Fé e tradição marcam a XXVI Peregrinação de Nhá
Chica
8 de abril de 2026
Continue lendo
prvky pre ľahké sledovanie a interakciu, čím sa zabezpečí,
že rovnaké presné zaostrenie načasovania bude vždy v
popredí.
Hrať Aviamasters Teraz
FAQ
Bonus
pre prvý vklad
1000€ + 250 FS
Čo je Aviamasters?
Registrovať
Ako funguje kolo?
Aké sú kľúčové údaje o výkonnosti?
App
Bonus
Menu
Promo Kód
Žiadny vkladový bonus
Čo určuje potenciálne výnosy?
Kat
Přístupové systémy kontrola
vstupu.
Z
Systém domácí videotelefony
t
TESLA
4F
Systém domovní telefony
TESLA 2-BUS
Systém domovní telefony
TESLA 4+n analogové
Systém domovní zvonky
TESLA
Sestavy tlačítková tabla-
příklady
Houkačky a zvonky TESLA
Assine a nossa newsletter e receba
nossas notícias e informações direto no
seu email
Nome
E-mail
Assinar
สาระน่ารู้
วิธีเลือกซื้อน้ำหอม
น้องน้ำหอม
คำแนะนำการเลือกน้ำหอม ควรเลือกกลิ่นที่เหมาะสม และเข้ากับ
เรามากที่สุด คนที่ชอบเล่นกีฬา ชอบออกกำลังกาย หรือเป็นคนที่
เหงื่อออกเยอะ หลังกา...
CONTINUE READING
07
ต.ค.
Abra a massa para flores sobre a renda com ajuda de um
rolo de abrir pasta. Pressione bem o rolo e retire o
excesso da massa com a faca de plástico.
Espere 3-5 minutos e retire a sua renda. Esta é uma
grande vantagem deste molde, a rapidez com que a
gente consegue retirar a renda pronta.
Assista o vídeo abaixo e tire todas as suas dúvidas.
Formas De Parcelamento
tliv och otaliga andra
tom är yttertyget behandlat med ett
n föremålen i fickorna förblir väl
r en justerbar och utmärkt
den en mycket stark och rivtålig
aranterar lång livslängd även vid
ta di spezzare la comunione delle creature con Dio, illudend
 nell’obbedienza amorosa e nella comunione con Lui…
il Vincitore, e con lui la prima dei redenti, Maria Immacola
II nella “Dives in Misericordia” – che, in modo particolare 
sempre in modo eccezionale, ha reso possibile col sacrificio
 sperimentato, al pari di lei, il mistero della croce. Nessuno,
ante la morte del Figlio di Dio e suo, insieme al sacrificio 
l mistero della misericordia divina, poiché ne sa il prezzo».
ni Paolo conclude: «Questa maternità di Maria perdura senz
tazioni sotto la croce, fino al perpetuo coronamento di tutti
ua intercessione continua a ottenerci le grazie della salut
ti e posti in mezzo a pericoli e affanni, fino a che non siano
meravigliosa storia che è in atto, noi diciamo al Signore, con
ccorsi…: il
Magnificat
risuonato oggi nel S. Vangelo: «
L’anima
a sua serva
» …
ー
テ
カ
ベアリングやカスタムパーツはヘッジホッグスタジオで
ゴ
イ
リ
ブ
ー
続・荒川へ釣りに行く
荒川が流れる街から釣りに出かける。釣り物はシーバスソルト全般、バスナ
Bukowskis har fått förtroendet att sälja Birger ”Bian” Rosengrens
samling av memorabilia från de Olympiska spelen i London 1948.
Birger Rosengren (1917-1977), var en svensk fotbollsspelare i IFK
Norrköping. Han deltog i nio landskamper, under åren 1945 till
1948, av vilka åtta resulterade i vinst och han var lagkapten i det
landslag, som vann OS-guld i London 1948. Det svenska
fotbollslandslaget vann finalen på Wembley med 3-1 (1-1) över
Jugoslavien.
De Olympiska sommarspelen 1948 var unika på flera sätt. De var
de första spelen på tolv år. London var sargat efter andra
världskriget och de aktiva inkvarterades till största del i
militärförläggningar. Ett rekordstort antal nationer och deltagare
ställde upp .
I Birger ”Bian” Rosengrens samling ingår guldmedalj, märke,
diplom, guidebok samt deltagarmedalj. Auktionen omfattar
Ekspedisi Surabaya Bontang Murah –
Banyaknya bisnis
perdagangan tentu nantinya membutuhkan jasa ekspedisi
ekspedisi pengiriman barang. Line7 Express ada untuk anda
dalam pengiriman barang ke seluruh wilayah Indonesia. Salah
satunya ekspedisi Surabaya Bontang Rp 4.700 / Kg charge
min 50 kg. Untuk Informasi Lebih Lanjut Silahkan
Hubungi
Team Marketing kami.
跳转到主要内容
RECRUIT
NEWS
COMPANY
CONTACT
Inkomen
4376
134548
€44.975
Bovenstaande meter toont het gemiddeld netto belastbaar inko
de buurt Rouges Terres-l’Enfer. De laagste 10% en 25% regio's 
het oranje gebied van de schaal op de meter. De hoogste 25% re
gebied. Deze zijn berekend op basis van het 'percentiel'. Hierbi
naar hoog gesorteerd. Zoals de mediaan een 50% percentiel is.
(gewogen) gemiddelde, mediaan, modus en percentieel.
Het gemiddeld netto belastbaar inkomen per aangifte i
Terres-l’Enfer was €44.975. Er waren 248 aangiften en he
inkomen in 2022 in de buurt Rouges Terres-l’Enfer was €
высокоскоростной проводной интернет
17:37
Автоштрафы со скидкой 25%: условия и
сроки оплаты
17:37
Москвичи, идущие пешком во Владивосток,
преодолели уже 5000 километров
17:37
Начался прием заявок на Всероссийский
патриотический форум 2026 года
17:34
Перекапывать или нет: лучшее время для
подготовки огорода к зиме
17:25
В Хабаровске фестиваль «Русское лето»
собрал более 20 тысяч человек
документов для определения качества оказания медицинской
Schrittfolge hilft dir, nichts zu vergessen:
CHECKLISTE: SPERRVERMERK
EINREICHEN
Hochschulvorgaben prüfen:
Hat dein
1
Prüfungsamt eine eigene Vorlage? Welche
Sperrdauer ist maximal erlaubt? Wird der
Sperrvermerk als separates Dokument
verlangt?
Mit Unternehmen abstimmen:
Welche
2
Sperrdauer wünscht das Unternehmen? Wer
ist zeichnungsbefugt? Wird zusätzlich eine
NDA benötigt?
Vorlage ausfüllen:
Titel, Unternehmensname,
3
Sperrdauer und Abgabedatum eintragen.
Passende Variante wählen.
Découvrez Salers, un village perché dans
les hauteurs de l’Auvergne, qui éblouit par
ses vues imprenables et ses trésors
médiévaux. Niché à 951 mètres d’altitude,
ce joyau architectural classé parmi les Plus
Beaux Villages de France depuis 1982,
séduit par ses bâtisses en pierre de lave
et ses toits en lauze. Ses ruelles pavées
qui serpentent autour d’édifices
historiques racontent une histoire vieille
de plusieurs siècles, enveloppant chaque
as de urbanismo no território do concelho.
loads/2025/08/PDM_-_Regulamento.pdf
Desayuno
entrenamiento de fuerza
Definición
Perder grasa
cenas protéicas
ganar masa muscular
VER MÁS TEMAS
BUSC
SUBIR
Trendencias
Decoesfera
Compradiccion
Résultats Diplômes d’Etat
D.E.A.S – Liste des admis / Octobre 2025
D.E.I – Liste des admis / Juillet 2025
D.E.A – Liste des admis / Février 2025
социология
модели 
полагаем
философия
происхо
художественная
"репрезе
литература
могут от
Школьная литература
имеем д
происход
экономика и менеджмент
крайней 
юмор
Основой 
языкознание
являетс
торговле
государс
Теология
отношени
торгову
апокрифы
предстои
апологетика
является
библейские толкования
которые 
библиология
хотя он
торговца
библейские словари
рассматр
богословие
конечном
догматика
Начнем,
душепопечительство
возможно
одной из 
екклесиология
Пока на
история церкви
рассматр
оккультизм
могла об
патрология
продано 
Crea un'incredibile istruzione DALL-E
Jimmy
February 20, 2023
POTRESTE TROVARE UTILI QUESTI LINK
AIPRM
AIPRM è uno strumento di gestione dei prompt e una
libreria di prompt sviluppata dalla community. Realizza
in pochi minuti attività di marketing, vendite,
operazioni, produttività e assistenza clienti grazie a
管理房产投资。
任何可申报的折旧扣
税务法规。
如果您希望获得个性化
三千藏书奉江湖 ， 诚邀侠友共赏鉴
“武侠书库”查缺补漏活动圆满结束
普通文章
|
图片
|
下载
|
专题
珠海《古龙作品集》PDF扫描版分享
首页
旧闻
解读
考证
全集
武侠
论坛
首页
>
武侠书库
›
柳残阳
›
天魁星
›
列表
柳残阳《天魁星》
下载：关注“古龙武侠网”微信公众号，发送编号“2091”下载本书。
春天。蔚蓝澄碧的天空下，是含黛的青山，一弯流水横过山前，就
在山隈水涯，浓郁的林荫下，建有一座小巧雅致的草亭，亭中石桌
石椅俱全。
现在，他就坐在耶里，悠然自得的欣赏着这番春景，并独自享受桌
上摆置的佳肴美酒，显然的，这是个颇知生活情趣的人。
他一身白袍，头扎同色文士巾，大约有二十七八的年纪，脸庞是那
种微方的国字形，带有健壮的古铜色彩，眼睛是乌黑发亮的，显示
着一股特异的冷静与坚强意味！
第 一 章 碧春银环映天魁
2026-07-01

▶ _Work task_: Scan the entries for lines with the string "Bian". Report only how many there are.

▶ _Exercise answer_: 2